ZAYIN     "zamru… sing!"

The source of “Zamru le’Malkaynu Zamayru” is Psalm 47. The translation is “Sing to our King, sing.”
In the Mahzor, the High Holy Day prayer book, the psalm praises G-d, our King, and is said just before the first blowing of the shofar (ram’s horn) on Rosh Hashanah.
Since zayin is the seventh letter of the Hebrew alphabet, a theme inspired by Rosh Hashanah is appropriate because the High Holy Days come in the seventh month of the Hebrew calendar. The psalm exhorts us to sing praises to our G-d and King, to sing with “a voice of triumph” and ‘with sweet melody.”

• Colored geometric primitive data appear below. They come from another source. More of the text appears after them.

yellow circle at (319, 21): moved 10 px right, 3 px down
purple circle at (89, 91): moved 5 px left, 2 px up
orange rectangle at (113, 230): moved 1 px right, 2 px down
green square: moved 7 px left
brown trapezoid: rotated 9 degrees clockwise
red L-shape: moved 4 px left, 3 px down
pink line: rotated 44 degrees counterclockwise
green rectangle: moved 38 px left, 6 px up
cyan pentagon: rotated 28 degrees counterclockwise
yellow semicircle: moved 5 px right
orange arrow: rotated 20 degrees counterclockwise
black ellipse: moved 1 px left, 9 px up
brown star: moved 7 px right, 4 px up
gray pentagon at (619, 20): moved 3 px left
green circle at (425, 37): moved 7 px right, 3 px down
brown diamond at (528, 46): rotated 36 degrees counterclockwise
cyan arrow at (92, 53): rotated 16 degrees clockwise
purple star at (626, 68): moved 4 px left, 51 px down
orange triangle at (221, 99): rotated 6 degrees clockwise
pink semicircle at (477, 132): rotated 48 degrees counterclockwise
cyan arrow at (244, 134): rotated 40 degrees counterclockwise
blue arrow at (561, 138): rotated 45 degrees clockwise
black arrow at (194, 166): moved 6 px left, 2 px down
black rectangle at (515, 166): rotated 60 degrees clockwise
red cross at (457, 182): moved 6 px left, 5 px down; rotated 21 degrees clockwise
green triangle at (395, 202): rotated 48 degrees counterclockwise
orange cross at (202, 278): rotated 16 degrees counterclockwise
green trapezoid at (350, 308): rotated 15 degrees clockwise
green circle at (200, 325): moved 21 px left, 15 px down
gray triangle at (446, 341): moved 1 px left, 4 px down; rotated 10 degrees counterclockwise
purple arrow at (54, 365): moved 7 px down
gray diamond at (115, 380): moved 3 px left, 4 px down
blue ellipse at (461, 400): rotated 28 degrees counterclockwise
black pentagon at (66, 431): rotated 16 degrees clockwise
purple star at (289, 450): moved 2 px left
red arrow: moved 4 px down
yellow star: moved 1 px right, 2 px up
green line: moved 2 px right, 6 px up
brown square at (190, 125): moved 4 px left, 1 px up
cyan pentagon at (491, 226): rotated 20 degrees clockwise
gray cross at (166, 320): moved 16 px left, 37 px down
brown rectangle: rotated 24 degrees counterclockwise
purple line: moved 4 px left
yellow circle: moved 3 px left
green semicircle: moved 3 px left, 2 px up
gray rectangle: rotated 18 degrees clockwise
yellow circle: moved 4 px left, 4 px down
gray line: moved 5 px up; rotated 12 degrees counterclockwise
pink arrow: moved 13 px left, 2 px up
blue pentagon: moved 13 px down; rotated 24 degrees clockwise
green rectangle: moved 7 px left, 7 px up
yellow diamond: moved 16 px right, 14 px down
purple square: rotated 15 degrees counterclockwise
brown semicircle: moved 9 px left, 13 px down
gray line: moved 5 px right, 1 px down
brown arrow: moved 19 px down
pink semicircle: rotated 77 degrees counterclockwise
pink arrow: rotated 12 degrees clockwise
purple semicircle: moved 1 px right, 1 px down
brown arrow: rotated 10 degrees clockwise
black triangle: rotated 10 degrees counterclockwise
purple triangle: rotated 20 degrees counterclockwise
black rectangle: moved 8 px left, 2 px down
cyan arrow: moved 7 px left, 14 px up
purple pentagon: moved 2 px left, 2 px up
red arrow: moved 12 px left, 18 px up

Here the stem of the zayin suggests the shofar. It is topped by the crown of the King. Behind the crown is a
seven-branched menorah. In the upper right corner is a shin for Shaddai (our G-d). A chai appears in one of the spaces of the shin. A singing bird is placed next to the crown. Other birds appear in the piece. The border consists of undulating and organic forms to connote growth and life.

Another chai appears in the upper right corner of the border. The chai is significant in the ‘iconoscape’ because we ask to be inscribed in the “Book of Life” on Rosh Hashanah.